Async/await for efficient I/O-bound operations
Semaphore controls concurrency to prevent overwhelming the agent
Progress tracking with Rich for user feedback
Clean separation between generation, execution, and verification

⚠️ Considerations:

All mutations held in memory - could be memory-intensive for large runs
No checkpointing - failed runs restart from beginning

Why This Design: Async orchestration was chosen because:

Agent calls are I/O-bound, not CPU-bound
Parallelism improves test throughput significantly
Semaphore pattern is standard for rate limiting

performance.py - Rust/Python Bridge

Location: src/flakestorm/core/performance.py

Purpose: Provides high-performance implementations of compute-intensive operations using Rust, with pure Python fallbacks.

Key Functions:

def is_rust_available() -> bool:
    """Check if Rust extension is installed."""

def calculate_robustness_score(...) -> float:
    """Calculate weighted robustness score."""
    # Uses Rust if available, else Python

def levenshtein_distance(s1, s2) -> int:
    """Fast string edit distance calculation."""
    # 88x faster in Rust vs Python

def string_similarity(s1, s2) -> float:
    """Calculate string similarity ratio."""

Performance Comparison:

Function	Python Time	Rust Time	Speedup
Levenshtein (5000 iter)	5864ms	67ms	88x
Robustness Score	0.5ms	0.01ms	50x
String Similarity	1.2ms	0.02ms	60x

Design Analysis:

✅ Strengths:

Graceful fallback if Rust not available
Same API regardless of implementation
Significant performance improvement for scoring

⚠️ Considerations:

Requires Rust toolchain for compilation
Binary compatibility across platforms

Why This Design: The bridge pattern was chosen because:

Pure Python works everywhere (easy installation)
Rust acceleration for production (performance)
Same tests validate both implementations

Mutation Modules

types.py - Mutation Types

Location: src/flakestorm/mutations/types.py

Purpose: Defines the types of adversarial mutations and their data structures.

Key Components:

class MutationType(str, Enum):
    """Types of adversarial mutations."""
    PARAPHRASE = "paraphrase"              # Same meaning, different words
    NOISE = "noise"                        # Typos and errors
    TONE_SHIFT = "tone_shift"              # Different emotional tone
    PROMPT_INJECTION = "prompt_injection"  # Jailbreak attempts
    ENCODING_ATTACKS = "encoding_attacks"  # Encoded inputs
    CONTEXT_MANIPULATION = "context_manipulation"  # Context changes
    LENGTH_EXTREMES = "length_extremes"    # Edge case lengths
    CUSTOM = "custom"                      # User-defined templates

The 8 Core Mutation Types:

PARAPHRASE (Weight: 1.0)
- What it tests: Semantic understanding - can the agent handle different wording?
- How it works: LLM rewrites the prompt using synonyms and alternative phrasing while preserving intent
- Why essential: Users express the same intent in many ways.

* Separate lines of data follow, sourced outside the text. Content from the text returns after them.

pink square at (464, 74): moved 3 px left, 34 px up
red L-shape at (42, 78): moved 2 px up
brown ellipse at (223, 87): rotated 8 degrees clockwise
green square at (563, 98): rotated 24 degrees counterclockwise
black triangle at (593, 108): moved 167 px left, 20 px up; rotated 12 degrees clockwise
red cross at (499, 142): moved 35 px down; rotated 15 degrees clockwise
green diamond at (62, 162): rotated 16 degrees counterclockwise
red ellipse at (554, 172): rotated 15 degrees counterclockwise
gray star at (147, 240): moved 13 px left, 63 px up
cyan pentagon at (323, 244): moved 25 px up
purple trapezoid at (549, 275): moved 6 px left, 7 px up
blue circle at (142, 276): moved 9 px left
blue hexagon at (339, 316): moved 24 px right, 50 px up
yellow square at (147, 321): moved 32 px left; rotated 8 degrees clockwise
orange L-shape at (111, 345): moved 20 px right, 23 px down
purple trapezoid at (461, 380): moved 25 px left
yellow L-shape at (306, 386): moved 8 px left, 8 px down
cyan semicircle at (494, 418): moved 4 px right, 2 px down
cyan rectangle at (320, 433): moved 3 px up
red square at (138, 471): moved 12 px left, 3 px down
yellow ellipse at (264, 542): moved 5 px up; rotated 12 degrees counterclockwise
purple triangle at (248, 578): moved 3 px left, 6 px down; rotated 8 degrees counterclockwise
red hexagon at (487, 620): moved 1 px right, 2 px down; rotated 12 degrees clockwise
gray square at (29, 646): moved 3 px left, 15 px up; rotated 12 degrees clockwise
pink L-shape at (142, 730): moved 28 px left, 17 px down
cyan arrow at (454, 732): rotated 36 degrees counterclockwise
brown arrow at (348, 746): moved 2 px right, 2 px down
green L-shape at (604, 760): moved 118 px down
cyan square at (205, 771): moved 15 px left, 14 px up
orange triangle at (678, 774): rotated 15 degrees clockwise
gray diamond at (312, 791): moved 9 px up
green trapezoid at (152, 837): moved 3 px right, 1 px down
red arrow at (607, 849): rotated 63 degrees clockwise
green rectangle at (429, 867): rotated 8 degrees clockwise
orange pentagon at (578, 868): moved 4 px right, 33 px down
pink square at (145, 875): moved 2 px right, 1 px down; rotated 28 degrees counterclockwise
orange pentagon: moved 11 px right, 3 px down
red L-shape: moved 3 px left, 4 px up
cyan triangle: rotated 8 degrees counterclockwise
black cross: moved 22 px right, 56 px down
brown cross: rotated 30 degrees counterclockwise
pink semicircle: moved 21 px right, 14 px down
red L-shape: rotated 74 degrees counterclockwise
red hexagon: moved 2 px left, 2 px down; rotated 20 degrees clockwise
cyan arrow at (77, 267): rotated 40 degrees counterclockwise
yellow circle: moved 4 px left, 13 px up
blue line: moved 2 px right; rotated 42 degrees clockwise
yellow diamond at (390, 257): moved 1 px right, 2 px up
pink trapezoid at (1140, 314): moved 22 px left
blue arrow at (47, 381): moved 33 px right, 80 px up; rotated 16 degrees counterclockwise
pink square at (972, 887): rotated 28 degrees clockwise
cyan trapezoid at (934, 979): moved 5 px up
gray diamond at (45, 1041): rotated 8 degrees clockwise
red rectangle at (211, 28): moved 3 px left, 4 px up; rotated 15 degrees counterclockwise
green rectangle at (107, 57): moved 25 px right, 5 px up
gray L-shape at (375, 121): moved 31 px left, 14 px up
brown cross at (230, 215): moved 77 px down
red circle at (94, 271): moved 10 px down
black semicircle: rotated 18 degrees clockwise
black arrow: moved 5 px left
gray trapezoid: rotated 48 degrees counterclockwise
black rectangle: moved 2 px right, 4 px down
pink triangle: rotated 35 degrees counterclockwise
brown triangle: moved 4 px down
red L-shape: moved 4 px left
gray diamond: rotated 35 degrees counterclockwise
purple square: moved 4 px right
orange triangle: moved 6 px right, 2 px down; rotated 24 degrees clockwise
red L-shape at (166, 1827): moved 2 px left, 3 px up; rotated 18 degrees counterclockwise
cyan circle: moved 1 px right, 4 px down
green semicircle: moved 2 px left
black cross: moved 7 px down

Agents must understand meaning, not just keywords.
- Template strategy: Instructs LLM to use completely different words while keeping exact same meaning
NOISE (Weight: 0.8)
- What it tests: Typo tolerance - can the agent handle user errors?
- How it works: LLM adds realistic typos (swapped letters, missing letters, abbreviations)
- Why essential: Real users make typos, especially on mobile. Robust agents must handle common errors gracefully.
- Template strategy: Simulates realistic typing errors as if typed quickly on a phone
TONE_SHIFT (Weight: 0.9)
- What it tests: Emotional resilience - can the agent handle frustrated users?
- How it works: LLM rewrites with urgency, impatience, and slight aggression
- Why essential: Users get impatient. Agents must maintain quality even under stress.
- Template strategy: Adds words like "NOW", "HURRY", "ASAP" and frustration phrases
PROMPT_INJECTION (Weight: 1.5)
- What it tests: Security - can the agent resist manipulation?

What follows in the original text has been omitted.